2) If you want to change the encoding, I believe there is an override of the Serialize() function that lets you specify that. See MSDN for details. You may have to create an XmlWriter object to use it though, details for that are also on MSDN:
XmlWriter writer = XmlWriter.Create(Console.Out, settings);
You can also set the encoding in the XmlWriter, the XmlWriterSettings object has an Encoding property.
I took the solution offered by #robert-paulson here for a similar thing I was trying to do and get the string of an XmlSchema. By default it would return as utf-16. However as mentioned the solution here suffers from a Stream Closed Read error. So I tool the liberty of posting the refactor as an extension method with the tweek mentioned by #Liam to move the using block.
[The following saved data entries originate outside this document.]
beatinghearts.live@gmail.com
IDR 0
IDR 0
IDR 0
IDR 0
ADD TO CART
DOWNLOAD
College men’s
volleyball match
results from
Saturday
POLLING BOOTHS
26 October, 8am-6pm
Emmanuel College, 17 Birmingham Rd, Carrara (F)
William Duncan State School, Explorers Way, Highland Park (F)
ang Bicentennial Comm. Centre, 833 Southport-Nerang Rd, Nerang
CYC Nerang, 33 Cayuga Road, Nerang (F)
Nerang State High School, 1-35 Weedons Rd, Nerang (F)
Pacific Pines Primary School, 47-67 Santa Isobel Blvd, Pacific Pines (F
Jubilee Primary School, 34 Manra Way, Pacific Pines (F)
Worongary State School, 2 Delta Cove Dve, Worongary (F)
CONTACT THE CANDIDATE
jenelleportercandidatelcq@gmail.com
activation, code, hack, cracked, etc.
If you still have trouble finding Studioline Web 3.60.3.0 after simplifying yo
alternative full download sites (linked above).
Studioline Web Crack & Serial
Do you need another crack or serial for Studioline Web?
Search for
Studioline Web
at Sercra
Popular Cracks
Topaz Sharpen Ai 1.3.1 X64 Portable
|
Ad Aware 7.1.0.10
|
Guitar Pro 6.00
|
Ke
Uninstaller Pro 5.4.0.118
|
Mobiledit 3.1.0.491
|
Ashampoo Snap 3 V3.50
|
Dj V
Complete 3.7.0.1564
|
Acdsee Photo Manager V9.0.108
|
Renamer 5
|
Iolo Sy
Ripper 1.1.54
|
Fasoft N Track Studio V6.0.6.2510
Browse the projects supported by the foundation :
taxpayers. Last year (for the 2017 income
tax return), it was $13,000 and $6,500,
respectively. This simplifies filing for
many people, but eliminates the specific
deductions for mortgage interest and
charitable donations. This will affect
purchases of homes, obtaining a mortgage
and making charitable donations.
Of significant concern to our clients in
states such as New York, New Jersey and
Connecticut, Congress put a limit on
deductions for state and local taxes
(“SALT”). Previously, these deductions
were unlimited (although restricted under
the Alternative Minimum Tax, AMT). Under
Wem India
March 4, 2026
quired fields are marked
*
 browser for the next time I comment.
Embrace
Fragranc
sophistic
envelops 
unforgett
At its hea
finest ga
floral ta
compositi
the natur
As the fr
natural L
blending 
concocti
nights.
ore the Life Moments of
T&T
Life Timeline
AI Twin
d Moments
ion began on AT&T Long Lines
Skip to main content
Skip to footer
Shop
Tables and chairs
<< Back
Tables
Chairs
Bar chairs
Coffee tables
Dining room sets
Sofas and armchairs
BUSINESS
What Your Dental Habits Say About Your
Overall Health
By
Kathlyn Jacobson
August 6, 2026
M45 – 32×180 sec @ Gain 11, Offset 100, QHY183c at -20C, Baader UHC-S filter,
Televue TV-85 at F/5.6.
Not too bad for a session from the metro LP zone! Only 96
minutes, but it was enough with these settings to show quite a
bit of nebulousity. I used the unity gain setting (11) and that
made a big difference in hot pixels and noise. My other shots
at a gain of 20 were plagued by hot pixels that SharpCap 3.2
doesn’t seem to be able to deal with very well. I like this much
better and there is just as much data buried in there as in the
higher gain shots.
public static string ToXmlString(this XmlSchema xsd)
{
var xmlWriterSettings = new XmlWriterSettings
{
Indent = true,
OmitXmlDeclaration = false,
Encoding = Encoding.UTF8
};
using (var memoryStream = new MemoryStream())
{
using (var xmlWriter = XmlWriter.Create(memoryStream, xmlWriterSettings))
{
xsd.Write(xmlWriter);
}
memoryStream.Position = 0;
using (var sr = new StreamReader(memoryStream))
{
return sr.ReadToEnd();
}
}
}
1) This creates a XmlSerializer for the class clsPerson.
2) encoding is IBM437 because that is the form for the Console.Out stream.
PS: Hungarian notation is not preferred in C#; just name you class Person.